L’analogie pour Spirou avec l’album de TintinLes Bijoux de la Castafiore” est cité dans cet ouvrage et me semble très bien vue : ici, Spirou et surtout Fantasio, initialement responsable de Gaston à ses débuts, vivent une aventure “à domicile”. Non pas dans le village haut en couleurs et champêtre de Champignac, mais à la Rédaction : ce qui, pour des journalistes, semble assez logique. Cette aventure est véritablement une évolution logique et douce vers l’univers plus “intimiste” de la Rédaction où officie Gaston plus qu’une réelle aventure des héros présumés de l’histoire. On peut comprendre ainsi que cette courte histoire (la moitié d’un album classique) soit l’une des histoires préférées de son auteur où tous les éléments de son art (humour, personnages clés, etc) sont présents.

Une bon moment de BD et une belle édition que ce Bravo les Brothers mais surtout un excellent Franquin qui ravira les aficionados du “Maître”.

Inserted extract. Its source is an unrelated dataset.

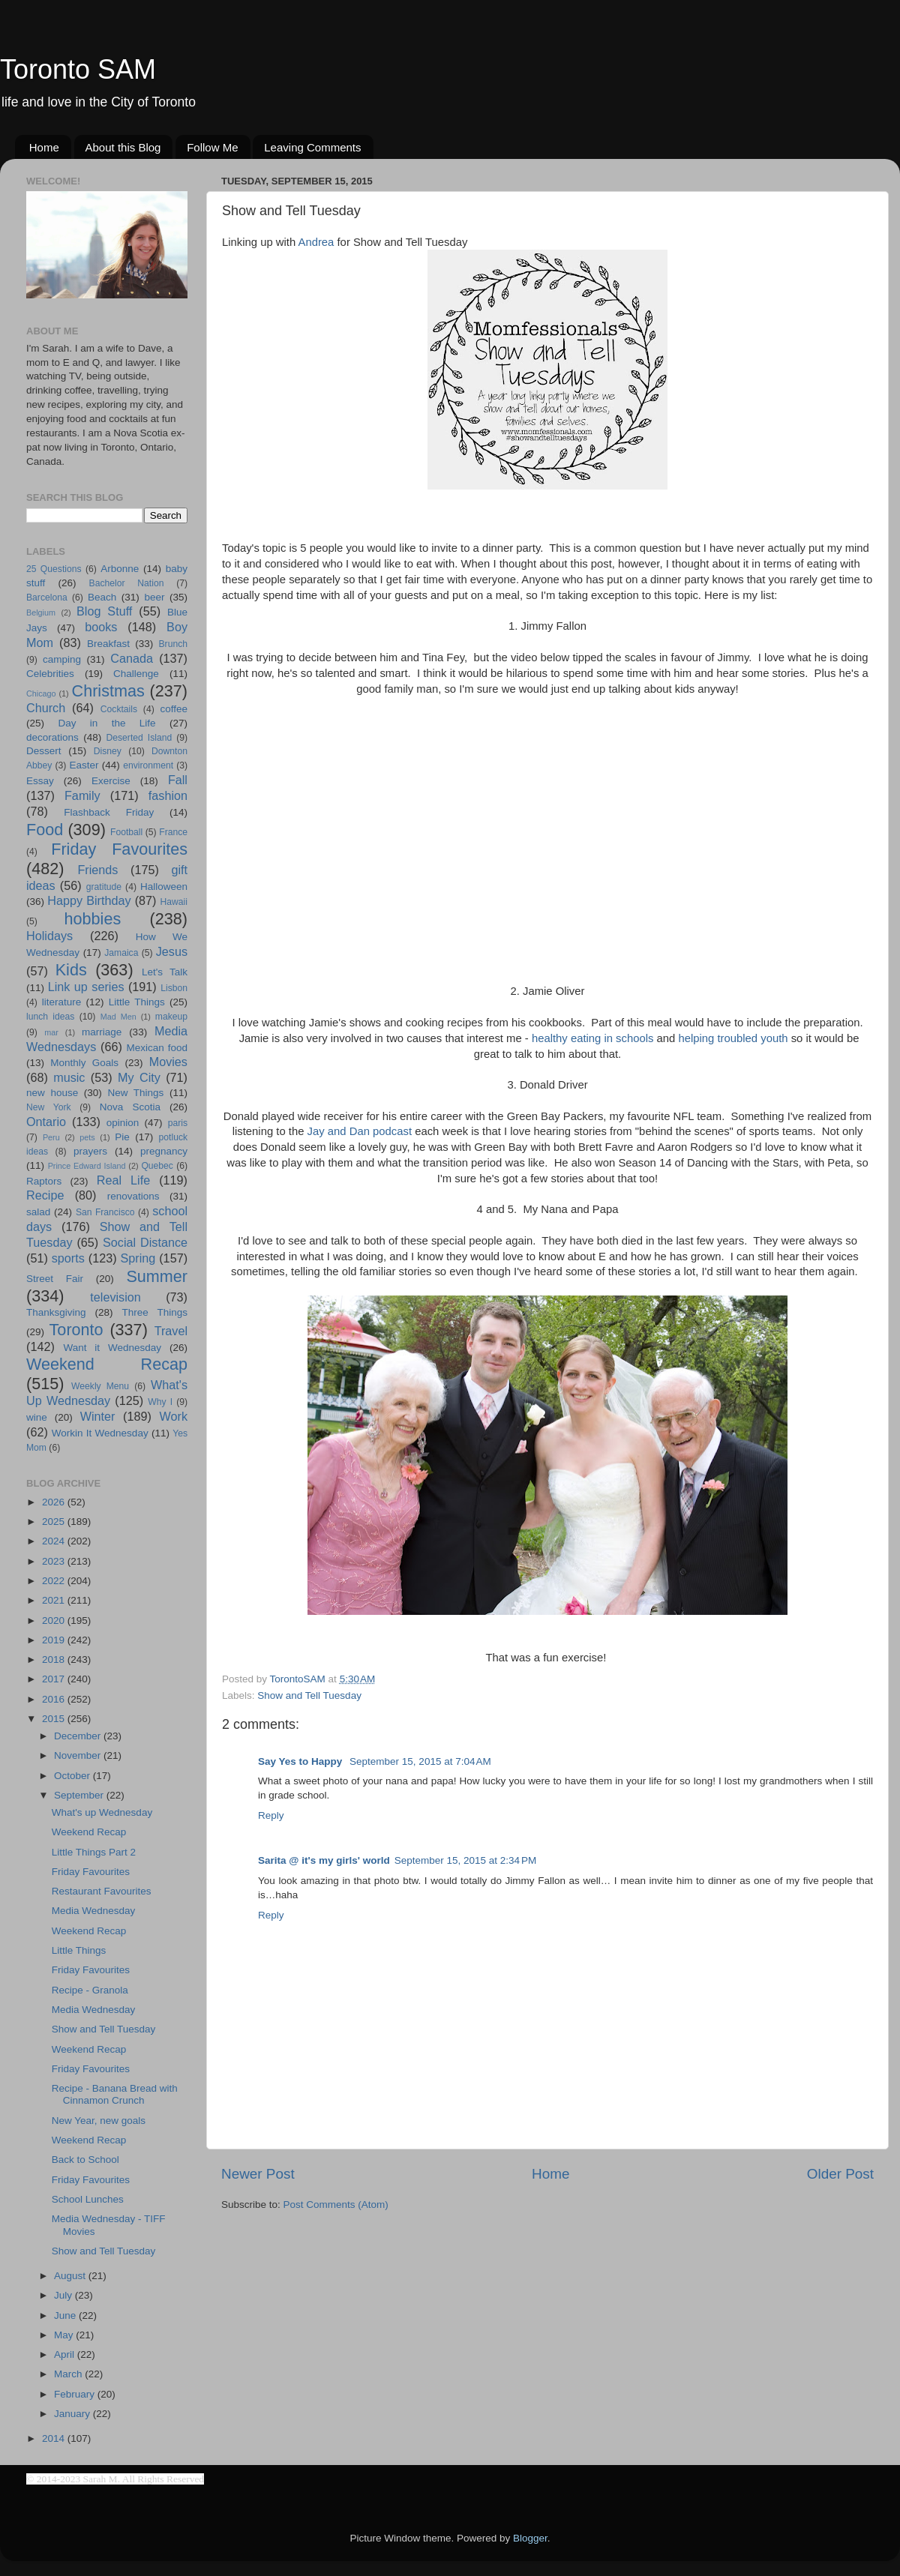 The image size is (900, 2576). I want to click on Link up series, so click(86, 986).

(Presque) 75 ans de Journal de Spirou

Je l’ai évoqué brièvement dans un précédent billet (celui où je me rendais compte que cela faisait 25 ans que je lisais de la bande dessinée assidûment) mais mon addiction à la BD est passée autant par les comics type Strange, Nova and co, que par le Journal de Spirou. Ce journal imaginé par Jean Dupuis (des éditions belges du même nom), à l’époque encore simple imprimeur de Marcinelle, a vu le jour le 21 avril 1938, soit il y a bientôt 75 ans. A l’époque conçu pour diversifier son portefeuille de publication kiosque de M. Dupuis et pour lutter contre l’invasion des publication américaines “contraire à la bonne éducation de la jeunesse” (en bon chrétien qu’il était), le Journal naît en même temps que son héros éponyme dessiné par une connaissance de son fils Paul : Robert Velter, alias Rob-Vel. Le bébé fait 16 pages type journal et mêle pages couleur et pages noir et blanc. L’auteur de la plupart des rédactionnels, Jean Doisy, va se détacher de l’équipe d’origine pour devenir très vite le 1er rédacteur-en-chef du journal et ainsi imprimer sa patte (courrier des lecteurs, la rubrique explicative du Fureteur, les articles de Fantasio – qu’il crée ainsi)… A noter que dans ses premières années, en plus des pionniers Rob-Vel et Jijé (dessinateur touche-à-tout et bouche-trou à qui l’on devra plus tard Jean Valhardi, Tanguy et Laverdure ou encore Jerry Spring), le journal publiera aussi quelques bandes américaines dont… Superman et Tarzan !

Le Journal de Spirou continuera de paraître pendant la Seconde Guerre Mondiale de manière chaotique parfois (des épisodes dessinés par Jijé face au manque de matériel à publier… y compris Superman par exemple) mais tiendra le coup jusqu’à ce que beaucoup s’accordent à considérer comme l’Age d’Or du Journal à compter de 1946. Spirou, Tif et Tondu, Jean Valhardi ou encore l’Epervier Bleu sont les séries phares dans cet Après-Guerre mais le départ du pilier Jijé va un peu chambouler tout ça et introduire en remplacement un futur maître aux dessins de Spirou : André Franquin (tandis qu’Eddy Paape reprendra Jean Valhardi). Très vite, d’année en année, s’enchaînent les créations de séries qui sont désormais connues comme des classiques (Buck Danny, Lucky Luke, etc) remplaçant les comics progressivement (Superman disparaîtra de Spirou en 1948, Tarzan en 1949) mais également à cause de la mise en place en France de la loi surveillant les publications destinées à la jeunesse (qui a aussi causé du tort aux publications purement comics).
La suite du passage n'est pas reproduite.